Die aktuelle Überprüfung fand gemäss Mitteilung im Rahmen des Vorprojektes für den Durchgangsbahnhof Luzern (DBL) im Herbst 2021 statt. Man wollte erforschen, ob auch im Bereich des geplanten Seetunnels mit archäologischen Befunden zu rechnen ist.

Keramik, Getreidekörner und Feuerstein

Die Untersuchungen hätten eindeutige Resultate geliefert, heisst es weiter. 1,5 Meter unter dem Seegrund befindet sich demnach eine dunkle Schicht mit hohem organischem Anteil und Holzkohle, welche auf 3400 v. Chr. datiert werden kann. Mittels Kernbohrungen wurde die Ausdehnung dieser Schicht bestimmt. Ausserdem wurden erste Funde geborgen.

Freigelegt wurden für diese Zeit typische Keramikfragmente und verbrannte Getreidekörner. Messungen mit einem für den Unterwassereinsatz entwickelten Sonargerät bestätigten mit dem Nachweis von Pfahlstellungen und Geräten aus Feuerstein den Befund, dass im Seebecken die Reste eines oder mehrerer jungsteinzeitlicher Dörfer liegen.

Einmal mehr würden diese Entdeckungen belegen, dass der Seewasserspiegel in früheren Jahrtausenden deutlich tiefer lag als heute und sich der See erst seit dem Mittelalter so präsentierte, wie man ihn heute kenne, heisst es weiter.

Hochauflösendes Sonar-Gerät Chirp

Quelle: Kantonsarchäologie Luzern

Akustikmessungen der Universität Kopenhagen mit Hilfe eines hochauflösenden Sonars (Chirp).

Jungsteinzeitliche Keramikscherben aus Luzerner Seebecken

Quelle: Kantonsarchäologie Luzern

Anna Kienholz, Leiterin Fachbereich Ur- und Frühgeschichte, zeigt jungsteinzeitliche Keramikscherben aus dem Seebecken.

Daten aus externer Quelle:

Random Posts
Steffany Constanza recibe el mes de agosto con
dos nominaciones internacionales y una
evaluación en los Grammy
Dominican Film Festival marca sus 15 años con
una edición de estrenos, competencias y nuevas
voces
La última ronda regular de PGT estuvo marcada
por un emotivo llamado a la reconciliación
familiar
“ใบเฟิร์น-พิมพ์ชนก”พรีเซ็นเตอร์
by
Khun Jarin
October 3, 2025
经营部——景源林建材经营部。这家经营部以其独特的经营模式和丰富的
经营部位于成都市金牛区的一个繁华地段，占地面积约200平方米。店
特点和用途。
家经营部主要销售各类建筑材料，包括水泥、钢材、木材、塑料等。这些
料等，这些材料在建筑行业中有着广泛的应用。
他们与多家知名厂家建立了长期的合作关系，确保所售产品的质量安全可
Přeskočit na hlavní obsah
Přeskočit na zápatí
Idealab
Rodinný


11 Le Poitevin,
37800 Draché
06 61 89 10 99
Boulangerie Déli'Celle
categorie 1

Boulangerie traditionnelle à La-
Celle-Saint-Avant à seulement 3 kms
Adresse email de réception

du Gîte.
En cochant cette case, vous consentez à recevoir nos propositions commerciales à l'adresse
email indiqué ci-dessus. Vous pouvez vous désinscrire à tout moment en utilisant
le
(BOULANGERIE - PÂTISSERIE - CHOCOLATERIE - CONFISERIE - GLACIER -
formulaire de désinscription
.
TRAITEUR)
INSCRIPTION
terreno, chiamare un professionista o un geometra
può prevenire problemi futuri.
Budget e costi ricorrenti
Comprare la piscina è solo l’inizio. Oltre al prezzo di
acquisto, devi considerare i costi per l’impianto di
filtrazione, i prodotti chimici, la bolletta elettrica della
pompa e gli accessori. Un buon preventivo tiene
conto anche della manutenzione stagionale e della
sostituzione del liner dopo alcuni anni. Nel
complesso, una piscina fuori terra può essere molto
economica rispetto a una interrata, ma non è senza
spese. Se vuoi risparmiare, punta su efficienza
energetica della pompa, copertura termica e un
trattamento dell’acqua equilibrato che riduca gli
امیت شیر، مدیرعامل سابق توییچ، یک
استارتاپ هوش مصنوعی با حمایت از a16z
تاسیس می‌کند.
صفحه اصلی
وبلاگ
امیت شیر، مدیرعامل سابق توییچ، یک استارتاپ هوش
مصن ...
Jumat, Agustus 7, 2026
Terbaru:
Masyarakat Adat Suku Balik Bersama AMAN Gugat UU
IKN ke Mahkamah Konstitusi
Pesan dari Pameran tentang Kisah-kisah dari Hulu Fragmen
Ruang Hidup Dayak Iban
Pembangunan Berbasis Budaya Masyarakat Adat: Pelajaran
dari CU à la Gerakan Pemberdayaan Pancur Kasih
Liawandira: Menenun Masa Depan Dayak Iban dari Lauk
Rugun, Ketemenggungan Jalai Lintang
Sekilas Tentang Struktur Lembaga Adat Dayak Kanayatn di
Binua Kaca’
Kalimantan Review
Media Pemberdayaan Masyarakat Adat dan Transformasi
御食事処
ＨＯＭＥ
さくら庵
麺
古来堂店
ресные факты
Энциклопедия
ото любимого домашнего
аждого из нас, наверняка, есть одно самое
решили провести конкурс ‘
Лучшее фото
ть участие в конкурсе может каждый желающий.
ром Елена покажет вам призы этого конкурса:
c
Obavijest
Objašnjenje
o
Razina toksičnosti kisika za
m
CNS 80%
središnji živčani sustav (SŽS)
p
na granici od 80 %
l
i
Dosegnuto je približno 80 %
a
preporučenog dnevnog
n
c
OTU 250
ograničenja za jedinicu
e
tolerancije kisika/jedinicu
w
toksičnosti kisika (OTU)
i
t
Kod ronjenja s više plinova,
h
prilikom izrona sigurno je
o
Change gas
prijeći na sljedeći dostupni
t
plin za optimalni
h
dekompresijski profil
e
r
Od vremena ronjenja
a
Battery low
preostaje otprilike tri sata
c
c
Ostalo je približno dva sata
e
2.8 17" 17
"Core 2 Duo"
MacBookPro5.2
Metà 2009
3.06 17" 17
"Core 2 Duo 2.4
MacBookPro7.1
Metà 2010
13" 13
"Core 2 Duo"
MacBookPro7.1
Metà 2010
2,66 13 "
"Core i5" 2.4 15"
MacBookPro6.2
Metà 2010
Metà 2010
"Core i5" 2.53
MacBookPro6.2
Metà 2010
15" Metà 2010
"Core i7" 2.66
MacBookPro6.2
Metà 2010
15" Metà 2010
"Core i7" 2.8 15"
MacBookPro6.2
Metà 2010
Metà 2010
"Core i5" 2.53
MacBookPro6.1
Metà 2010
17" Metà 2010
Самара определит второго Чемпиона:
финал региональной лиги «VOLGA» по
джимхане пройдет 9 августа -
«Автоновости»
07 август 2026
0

Als Vergleich dient ein aus der gleichen Epoche stammender Kochtopf aus der jungsteinzeitlichen Siedlung Egolzwil 2.

Vorbereitungen für die Rettungsgrabungen

Durch die wissenschaftlich höchst bedeutende Entdeckung der jungsteinzeitlichen Fundstelle muss die Geschichtsschreibung für den Siedlungsplatz Luzern nun neu verfasst werden. Nach ersten Untersuchungen ist zudem klar, dass vor Baubeginn im Seebecken archäologische Rettungsgrabungen erforderlich sind. Diese sind gemäss Mitteilung aber vor dem offiziellen Baustart des Durchgangsbahnhofs geplant, so dass keine Verzögerungen des Bauprojekts zu erwarten sind. (mgt/pb)


Viel Arbeit für Archäologinnen und Archäologen

Taucher der Unterwasserarchäologie Zürich in Luzern

Quelle: Kantonsarchäologie Luzern

Taucher der Unterwasserarchäologie Zürich beim Untersuchen der Bohrkerne.

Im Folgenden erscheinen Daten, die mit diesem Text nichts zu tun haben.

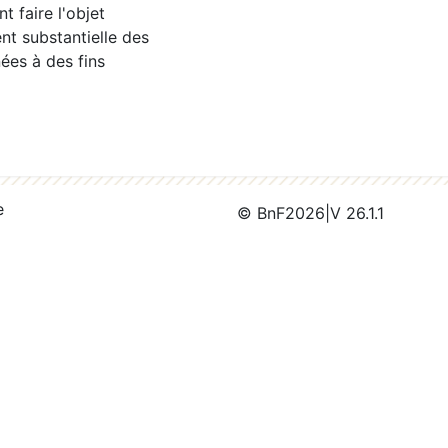
 faire l'objet
nt substantielle des
ées à des fins
e
© BnF
2026
|
V 26.1.1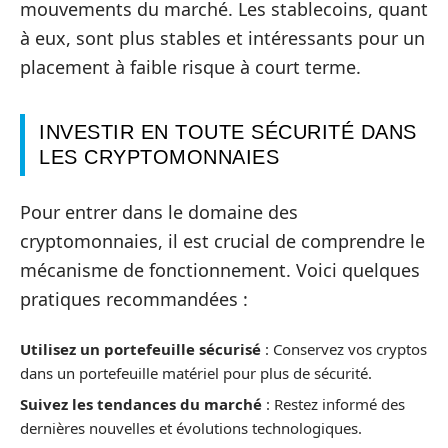
mouvements du marché. Les stablecoins, quant
à eux, sont plus stables et intéressants pour un
placement à faible risque à court terme.
INVESTIR EN TOUTE SÉCURITÉ DANS
LES CRYPTOMONNAIES
Pour entrer dans le domaine des
cryptomonnaies, il est crucial de comprendre le
mécanisme de fonctionnement. Voici quelques
pratiques recommandées :
Utilisez un portefeuille sécurisé
: Conservez vos cryptos
dans un portefeuille matériel pour plus de sécurité.
Suivez les tendances du marché
: Restez informé des
dernières nouvelles et évolutions technologiques.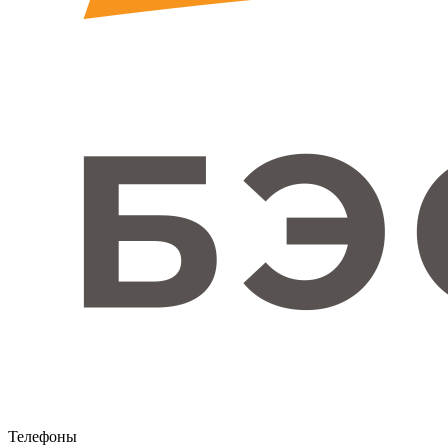
Телефоны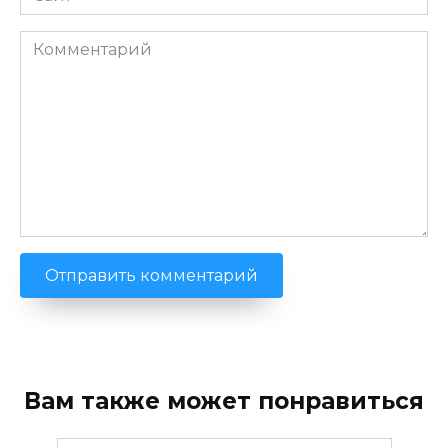
Комментарий
Вам также может понравиться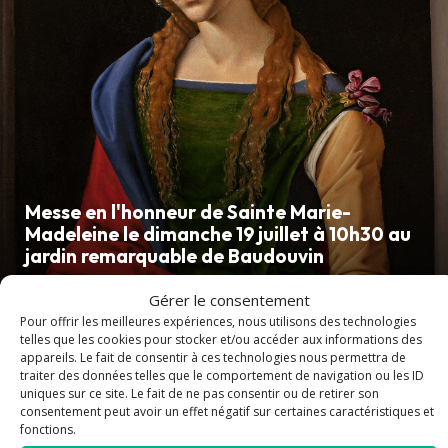
Messe en l'honneur de Sainte Marie-
Madeleine le dimanche 19 juillet à 10h30 au
jardin remarquable de Baudouvin
Gérer le consentement
Pour offrir les meilleures expériences, nous utilisons des technologies
telles que les cookies pour stocker et/ou accéder aux informations des
article
appareils. Le fait de consentir à ces technologies nous permettra de
traiter des données telles que le comportement de navigation ou les ID
uniques sur ce site. Le fait de ne pas consentir ou de retirer son
consentement peut avoir un effet négatif sur certaines caractéristiques et
fonctions.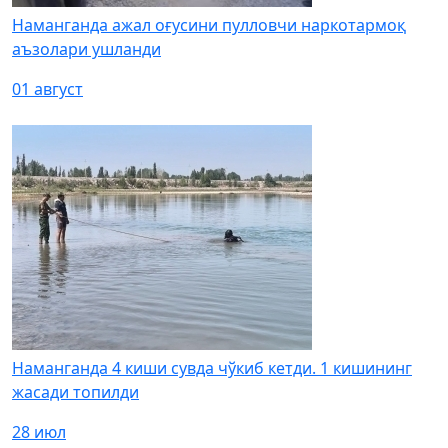
Наманганда ажал оғусини пулловчи наркотармоқ
аъзолари ушланди
01 август
Наманганда 4 киши сувда чўкиб кетди. 1 кишининг
жасади топилди
28 июл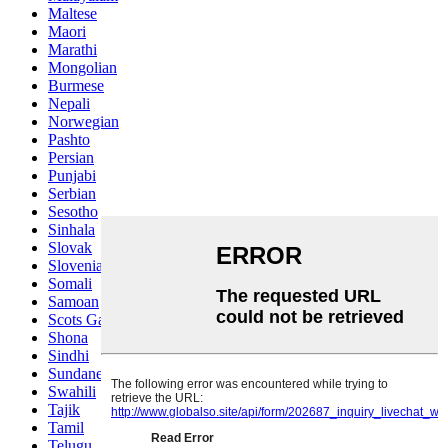
Maltese
Maori
Marathi
Mongolian
Burmese
Nepali
Norwegian
Pashto
Persian
Punjabi
Serbian
Sesotho
Sinhala
Slovak
Slovenian
Somali
Samoan
Scots Gaelic
Shona
Sindhi
Sundanese
Swahili
Tajik
Tamil
Telugu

Auf die archäologischen Fachleute des Kantons wartet viel Arbeit. In den kommenden Jahren sind folgende Fragen im Rahmen diverser Voruntersuchungen zu klären:

1. In der Schweiz fehlt die Erfahrung, wie eine prähistorische Siedlungsstelle, die unter einer Schicht von Seesedimenten und in der Strömung im Bereich des Ausflusses der Reuss aus dem See liegt, mit einer Unterwassergrabung dokumentiert werden kann.

2. Die bisherigen Untersuchungen haben auch im nördlichen Teil des künftigen Seetunnels Hinweise auf archäologische Befunde ergeben. So zeigten sich dichte Pfahlstellungen, die in unterschiedlicher Tiefe stehen und mit den bisher angewandten Methoden weder interpretiert noch datiert werden können. Es ist nicht auszuschliessen, dass hier nebst den ur- und frühgeschichtlichen weitere Epochen wie etwa die römische Zeit belegt sein könnten.

3. Erst wenn die weiteren Untersuchungsergebnisse vorliegen, können die Befunde priorisiert, die Grabungsdauer bestimmt und die Grabungskosten berechnet werden. Die finanziellen Verpflichtungen werden dann Gegenstand weiterer Abklärungen zwischen dem Kanton und der SBB bilden. (pd)

Wissenschaftliche Untersuchung ist breit abgestützt

Die Entdeckung der ersten jungsteinzeitlichen Pfahlbaufundstelle im Luzerner Seebecken ist wissenschaftlich von grosser Bedeutung. Im Auftrag der beiden betroffenen Departemente BUWD und BKD war 2021-2022 ein Team von international renommierten, in Unterwasserarchäologie spezialisierten Wissenschaftlerinnen und Wissenschaftlern an den archäologischen Voruntersuchungen beteiligt. Namentlich sind dies:

  • Stadt Zürich, Amt für Städtebau, Unterwasserarchäologie und Dendroarchäologie UWAD, schweizerisches Kompetenzzentrum für Unterwasserarchäologie (Koordination, Projektleitung)
  • Universität Bern, Institut für Pflanzenwissenschaften & Oeschger Zentrum für Klimaforschung, Abteilung Paläoökologie
  • Universität Basel, Departement Umweltwissenschaften, Forschungsgruppe Geoökologie
  • Universität Kopenhagen, Department of Geosciences and Natural Resource Management, seismische Analyse

Taucher Unterwasserarchäologie Zürich

Quelle: Kantonsarchäologie Luzern

Taucher der Unterwasserarchäologie Zürich vor dem Landungssteg 1.